This went on for the better part of the autumn. Finally Edith overdid it. One evening she accused Nathan of having let the horse out of the boxstall. She swore she saw him. She gave a convincing and vivid account as an eye-witness. Only it happened Nathan had been with his father down in the village all the afternoon, unknown to Edith.

Caught in a bald-faced lie, Edith snickered. Then she slapped her brother’s face as being somehow responsible.

Edith was not chastised for falsehood, but Nathan got his ears boxed soundly for “daring to lay a finger on his little sister” when he defended himself.

In fact, Mrs. Forge thought the escape of the horse and Edith’s discomfiture a rather good joke. If there was wrong in it, Edith would “grow out of it.” Of course! She was a girl!

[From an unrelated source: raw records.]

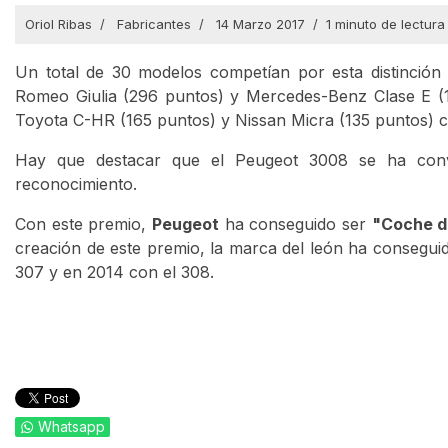
Oriol Ribas
Fabricantes
14 Marzo 2017
1 minuto de lectura
Un total de 30 modelos competían por esta distinción
Romeo Giulia (296 puntos) y Mercedes-Benz Clase E (1
Toyota C-HR (165 puntos) y Nissan Micra (135 puntos) co
Hay que destacar que el Peugeot 3008 se ha conv
reconocimiento.
Con este premio,
Peugeot
ha conseguido ser
"Coche d
creación de este premio, la marca del león ha consegui
307 y en 2014 con el 308.
Whatsapp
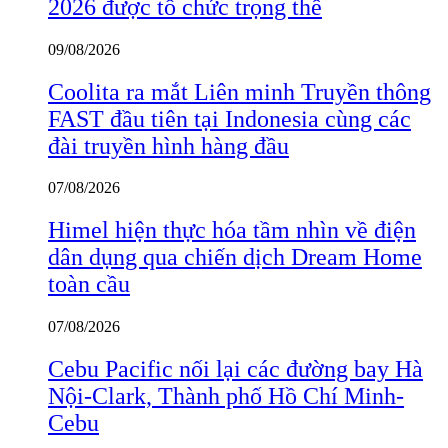
2026 được tổ chức trọng thể
09/08/2026
Coolita ra mắt Liên minh Truyền thông
FAST đầu tiên tại Indonesia cùng các
đài truyền hình hàng đầu
07/08/2026
Himel hiện thực hóa tầm nhìn về điện
dân dụng qua chiến dịch Dream Home
toàn cầu
07/08/2026
Cebu Pacific nối lại các đường bay Hà
Nội-Clark, Thành phố Hồ Chí Minh-
Cebu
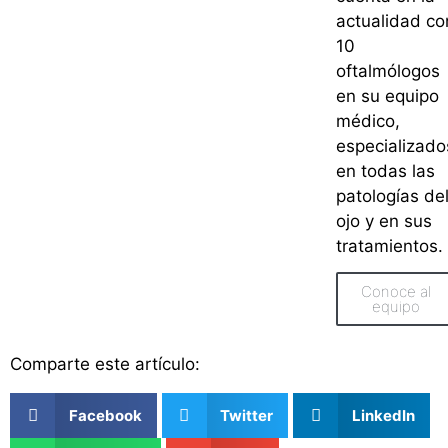
actualidad co
10
oftalmólogos
en su equipo
médico,
especializado
en todas las
patologías de
ojo y en sus
tratamientos.
Conoce al
equipo
Comparte este artículo:
Facebook
Twitter
LinkedIn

That night Mrs. Forge read Nathan a homily on chivalry. There were many things boys could not do without punishment that were perfectly permissible for little girls.

III

Johnathan Forge “failed” at his store in the Center, as he appeared to fail at everything everywhere. He became convinced he “could do better in a larger place.” Thus came a certain day when Nathan raced up to my house bursting with excitement.

“We’re going to move to Paris! We’re going to move to Paris!” he cried. “Dad’s got a job in the newspaper office and we’re going as soon’s we can pack our things.”

Going to Paris, Vermont, at that age, was like going to Paris, France, in these later years. It was not something to be negotiated. It was something to be attained.

The day the family left town I hung about the Forge house all the forenoon, divided between doing the work of two men gratis, or getting in the way so skillfully that Johnathan Forge was moved to profanity. But the goods were loaded at last and after dinner Nat came over in his “best clothes” to bid me good-by.